I've written before about how all these variables are at play with each other: In America, race, income, parental attainment, and presumably, opportunity, all cluster together.

And, after you look at this, you'll see how opportunity gets distributed by race, provided you're willing to click a button or two.  The visualization starts off showing all undergraduate enrollment in almost 7,000 post-secondary institutions who report to IPEDS.  (And before you object, I've believe strongly that the college you attend is not your destiny, and that education is what you make of it, as I've written before on my other blog. But it's also clear that many people believe talent congregates at the "best" colleges, and the way this plays out in hiring and graduation school admissions can be troublesome.)

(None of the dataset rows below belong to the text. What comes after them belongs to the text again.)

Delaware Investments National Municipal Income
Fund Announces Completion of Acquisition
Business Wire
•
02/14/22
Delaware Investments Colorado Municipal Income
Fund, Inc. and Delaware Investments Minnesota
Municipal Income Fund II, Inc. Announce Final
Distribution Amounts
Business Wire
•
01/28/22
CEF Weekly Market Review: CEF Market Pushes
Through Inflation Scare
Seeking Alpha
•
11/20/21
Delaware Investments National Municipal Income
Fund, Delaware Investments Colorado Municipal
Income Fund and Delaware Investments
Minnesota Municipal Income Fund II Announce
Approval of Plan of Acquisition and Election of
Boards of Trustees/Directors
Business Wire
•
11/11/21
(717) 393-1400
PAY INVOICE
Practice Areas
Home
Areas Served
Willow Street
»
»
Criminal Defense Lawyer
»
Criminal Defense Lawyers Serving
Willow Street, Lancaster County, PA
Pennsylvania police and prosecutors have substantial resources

As you can see, almost 75% of all undergraduates go to a public institution; the majority of them go to Associate's granting institutions (almost all community colleges.)

But use the control at the top right to see how the distribution changes: Try Black or Hispanic or Asian or White to watch the bars move.  What you see is a change: Hispanic and African-American students go to community colleges and for-profits at much higher rates than their White and Asian peers.  White students go to private, not-for-profits at higher rates than almost any group, except Non-residents.

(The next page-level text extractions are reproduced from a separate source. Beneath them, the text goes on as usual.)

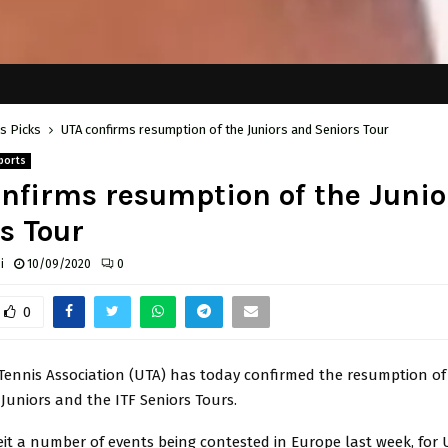
's Picks
UTA confirms resumption of the Juniors and Seniors Tour
ports
nfirms resumption of the Junio
s Tour
i
10/09/2020
0
0
ennis Association (UTA) has today confirmed the resumption of
Juniors and the ITF Seniors Tours.
eit a number of events being contested in Europe last week, for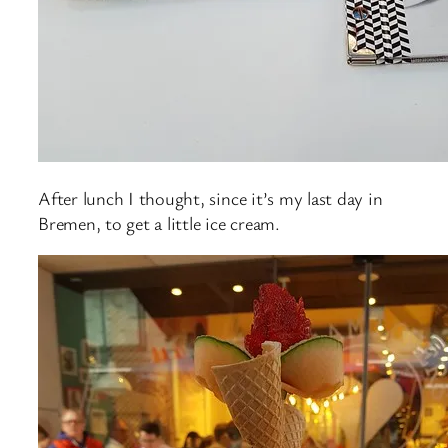
After lunch I thought, since it’s my last day in
Bremen, to get a little ice cream.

International (Non-resident, here) students flock to research universities, but are also far more likely than any group to attend a private university.  This is because they avoid for-profits in great numbers.

What else do you notice?

If you want to limit the population, feel free to use any of the filters, but beware that the percent of totals are taken on the base of the sub-population you've chosen, not the entire population.  You'll notice there are further differences by geography and campus urbanization among other things. I'd love to hear what you turn up that's intriguing.